"Geo. Esterly's combined reaper and mower ... is pronounced in all respects the best two-horse combined machine manufactured. The excellence of their work, their lightness of draft, freedom from side-draft, east of management, their durability, and the fact that they seldom get out of order and cost literally nothing for repairs, places them at the head of all reapers in the estimation of all who have tried them and know their good qualities." –The Whitewater Register, July 8, 1864.
George Esterly, 1809-1893. Esterly's influence spread beyond his adopted state: In 1884, the residents of a settlement in what is now South Dakota selected the name Esterly "in honor of the Esterly Harvester and Binder, which is very popular in that section, and is looked upon by the farmers as their best friend." –Whitewater Register, Aug. 14, 1884.
As the Esterly company grew, the east side of Whitewater – home to many Esterly employees – became known as "Reaperville." At the peak of the company's prosperity, the plant occupied 12 buildings on 5 acres and employed 500.
The gold medal awarded to George Esterly in 1848 for his harvester. Also competing at that event: C.H. McCormick.

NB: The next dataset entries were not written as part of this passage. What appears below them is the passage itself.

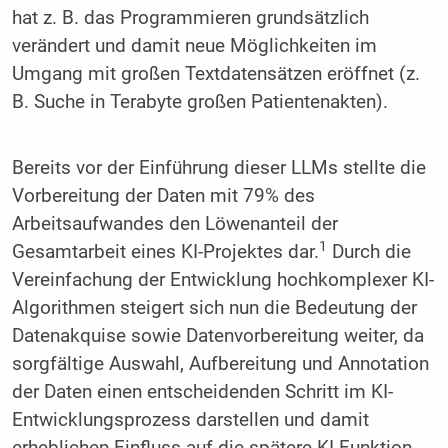
hat z. B. das Programmieren grundsätzlich
verändert und damit neue Möglichkeiten im
Umgang mit großen Textdatensätzen eröffnet (z.
B. Suche in Terabyte großen Patientenakten).
Bereits vor der Einführung dieser LLMs stellte die
Vorbereitung der Daten mit 79% des
Arbeitsaufwandes den Löwenanteil der
1
Gesamtarbeit eines KI-Projektes dar.
Durch die
Vereinfachung der Entwicklung hochkomplexer KI-
Algorithmen steigert sich nun die Bedeutung der
Datenakquise sowie Datenvorbereitung weiter, da
sorgfältige Auswahl, Aufbereitung und Annotation
der Daten einen entscheidenden Schritt im KI-
Entwicklungsprozess darstellen und damit
erheblichen Einfluss auf die spätere KI-Funktion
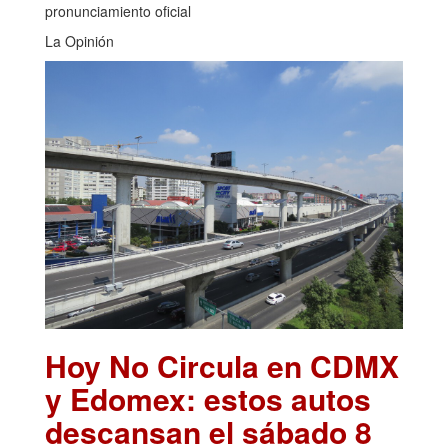
pronunciamiento oficial
La Opinión
Hoy No Circula en CDMX
y Edomex: estos autos
descansan el sábado 8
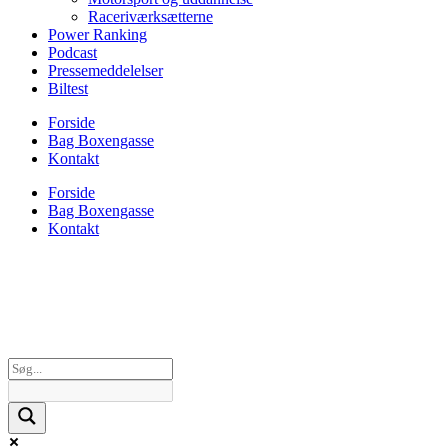
Raceriværksætterne
Power Ranking
Podcast
Pressemeddelelser
Biltest
Forside
Bag Boxengasse
Kontakt
Forside
Bag Boxengasse
Kontakt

Rear view of the complete harvester, as shown in Esterly trade literature.
The Esterly enclosed gear mower, designed to eliminate side-draft.
The implement seat (one of about 15 Esterly seat designs) shows the same detail as seen in Esterly promotional material.
An illustration from Esterly promotional material. The illustration provides a close-up of the Esterly sliding seat, which helped balance the weight on the horses' necks.